Azure / azure-functions-durable-js

JavaScript library for using the Durable Functions bindings
https://www.npmjs.com/package/durable-functions
MIT License
128 stars 47 forks source link

Can we improve the `callActivity()` and `callSubOrchestrator()` experiences in orchestrations? #418

Closed hossam-nasr closed 11 months ago

hossam-nasr commented 1 year ago

(see relevant discussion: https://github.com/ejizba/func-nodejs-prototype/pull/14#discussion_r1051046886)

Currently, if an orchestrator wants to call an activity function, it would have code like this:

context.df.callActivity('Hello', 'Cairo')

passing in the activity's name as a string. This provides no intellisense and no validation to confirm that the activity name is the same as the registered activity function.

Similarly, suborchestrations are started by specifying the orchestration's name as a string:

context.df.callSubOrchestrator("DeviceProvisioningOrchestration", deviceId, child_id)

This issue is to explore whether the new programming model can provide us an opportunity to improve this callActivity() and callSubOrchestrator() experience, and whether such an improvement would be worth the engineering cost.

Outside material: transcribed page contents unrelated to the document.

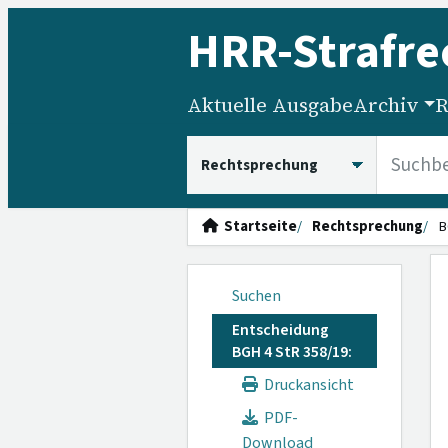
HRR
-Strafre
Aktuelle Ausgabe
Archiv
R
HRRS durchsuchen
Startseite
Rechtsprechung
B
Suchen
Entscheidung
BGH 4 StR 358/19:
Druckansicht
PDF-
Download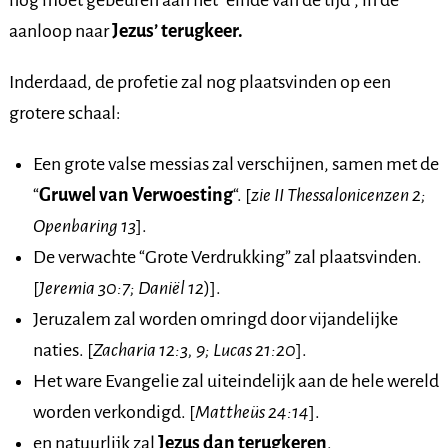
nog moet gebeuren aan het “einde van de tijd”, in de
aanloop naar
Jezus’ terugkeer.
Inderdaad, de profetie zal nog plaatsvinden op een
grotere schaal:
Een grote valse messias zal verschijnen, samen met de
“
Gruwel van Verwoesting
“. [
zie II Thessalonicenzen 2;
Openbaring 13
].
De verwachte “Grote Verdrukking” zal plaatsvinden.
[
Jeremia 30:7; Daniël 12
)].
Jeruzalem zal worden omringd door vijandelijke
naties. [
Zacharia 12:3, 9; Lucas 21:20
].
Het ware Evangelie zal uiteindelijk aan de hele wereld
worden verkondigd. [
Mattheüs 24:14
].
en natuurlijk zal
Jezus dan terugkeren
.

An example of this would be to have the API to register activities (df.app.activity()) and orchestrations (df.app.orchestration()) return some kind of object that can be passed to the callActivity()/callSubOrchestration() functions, as such:

const helloActivity = df.app.activity(activityName, { handler: (input: string) => {
       return `Hello, ${input}`;
   }
});

const orchestrator: OrchestrationHandler = function* (context) {
    const outputs = [];
    outputs.push(yield context.df.callActivity(helloActivity, 'Tokyo'));
    outputs.push(yield context.df.callActivity(helloActivity, 'Seattle'));
    outputs.push(yield context.df.callActivity(helloActivity, 'Cairo'));

    return outputs;
};
df.app.orchestration('durableOrchestrator1', orchestrator);
ejizba commented 1 year ago

I'm wondering if it makes more sense to flip the order from this:

context.df.callActivity(helloActivity, 'Tokyo')

To something like this:

helloActivity.call(context, 'Tokyo')
hossam-nasr commented 1 year ago

@ejizba I would be in favor of that solution, and I don't immediately see a reason we couldn't do this

davidmrdavid commented 1 year ago

I think that's a really cool idea, @ejizba.

I would take it a step further and ask whether it would be possible to call it like this:

yield helloActivity.call('Tokyo') // let's not forget the `yield` is necessary.

Or taking it to the logical extreme and just do

yield helloActivity('Tokyo') // let's not forget the `yield` is necessary.

Overall, I think that hiding the context argument, which would be static for a given orchestrator, would be a neat win. Given that the SDK controls the orchestrator execution (and therefore it has a local copy of the context), I think it ought to be possible.

hossam-nasr commented 1 year ago

@davidmrdavid I really like your last proposal 😍 Makes writing orchestrations one step closer to feeling like writing just normal code. Once/if we also fix #5, this would basically look exactly the same as a normal async function

jviau commented 1 year ago

How would this affect code organization? If I want to access helloActivity in the above example in other files, how would I expose that? And would this also work for orchestrations? Would I be able to use:

const subOrchestrator = df.app.orchestration('subOrchestrator', /* impl */);

const orchestrator: OrchestrationHandler = function* (context) {
    const outputs = [];
    outputs.push(yield context.df.callOrchestration(subOrchestrator , 'Tokyo'));
    outputs.push(yield context.df.callOrchestration(subOrchestrator , 'Seattle'));
    outputs.push(yield context.df.callOrchestration(subOrchestrator , 'Cairo'));

    return outputs;
};
df.app.orchestration('durableOrchestrator1', orchestrator);
davidmrdavid commented 1 year ago

@jviau: let me try to answer your questions in parts.

(1)

If I want to access helloActivity in the above example in other files, how would I expose that?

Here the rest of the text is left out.